Recently Félix Saparelli posted ("
Bruteforcing The Devil") about using brute force to find a preimage for a simple hash function (associated Hacker News thread
here). In pseudocode, the hash function computes a 32-bit hash as follows:
function hash(str)
h = 0
for c in str
h = (h << 5) - h + c
return h
The goal was to find an acceptable input string which would produce a hash value of exactly 666 (the "devil" of the post's title). The string had to have at most 30 characters, and consist only of ASCII values in a certain set (letters, numbers, and some punctuation characters; there was some slight corruption in his post due to a caret ('^') character, but a later code fragment made the proper set clear). For the rest of this post I limit myself to considering strings of lowercase characters only, but the adjustments to larger character ranges are not overly difficult.
One approach is to simply generate lots of strings and hope to find a matching hash. This is actually more feasible than it may sound: The number of possible hash values is a little over four billion, so we would expect to find a match every four billion hashes or so. At a handwaved guess, the amortised cost of generating and hashing a ten character string in C should be well under a hundred instructions, so one would hope to find matches sooner than every couple of minutes even without being very clever. (Indeed, the first ten matches from the simple program (
Program 1, below) that I wrote to test this claim occurred at 143, 166, 235, 303, 348, 417, 440, 554, 577, and 645 seconds, so the average was close to a minute.)

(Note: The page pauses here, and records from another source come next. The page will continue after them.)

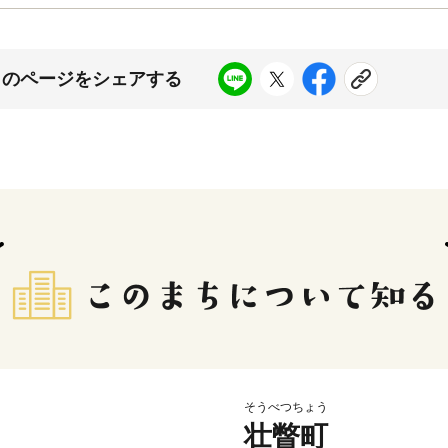
このページをシェアする
そうべつちょう
壮瞥町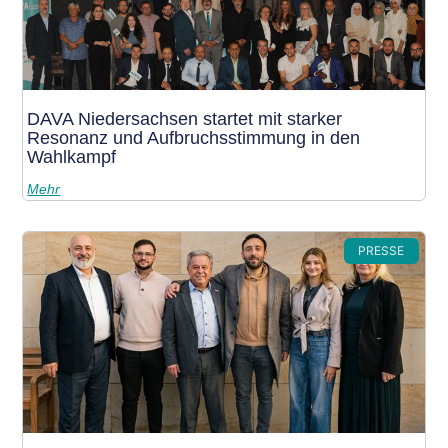
DAVA Niedersachsen startet mit starker
Resonanz und Aufbruchsstimmung in den
Wahlkampf
Mehr
PRESSE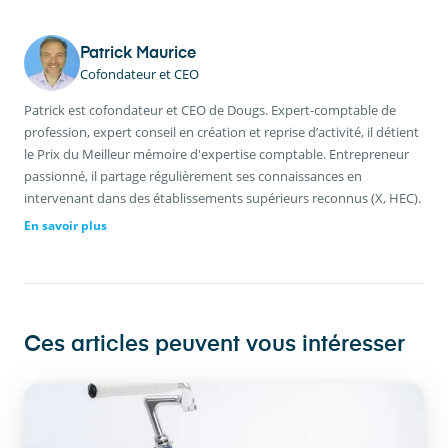
Patrick Maurice
Cofondateur et CEO
Patrick est cofondateur et CEO de Dougs. Expert-comptable de
profession, expert conseil en création et reprise d’activité, il détient
le Prix du Meilleur mémoire d'expertise comptable. Entrepreneur
passionné, il partage régulièrement ses connaissances en
intervenant dans des établissements supérieurs reconnus (X, HEC).
En savoir plus
Ces articles peuvent vous intéresser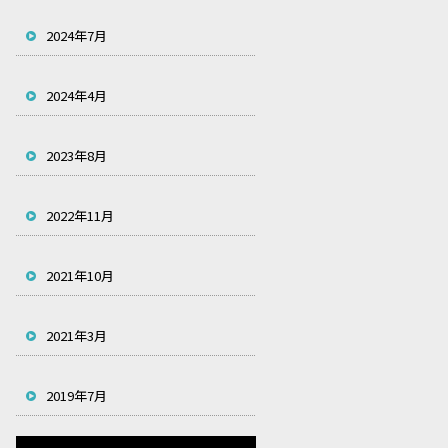
2024年7月
2024年4月
2023年8月
2022年11月
2021年10月
2021年3月
2019年7月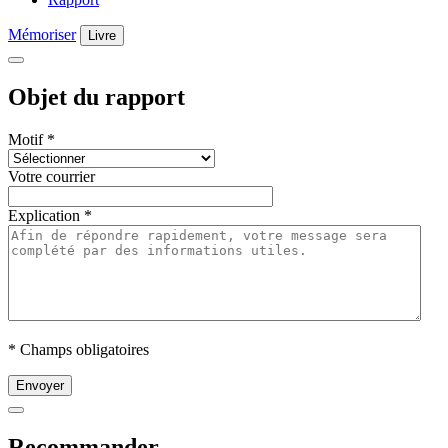
Mémoriser
Livre
Objet du rapport
Motif
*
Votre courrier
Explication
*
* Champs obligatoires
Envoyer
Recommander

This was the approach that Félix used, although he wrote in Rust instead of C and understandably took a performance hit from doing so. (Quite a severe one, based on his figures, but I suspect a large part of that was the name generation since he aimed to generate readable strings.) He ended up computing around 35 billion hashes and finding four matches, so he seemed to be somewhat unlucky.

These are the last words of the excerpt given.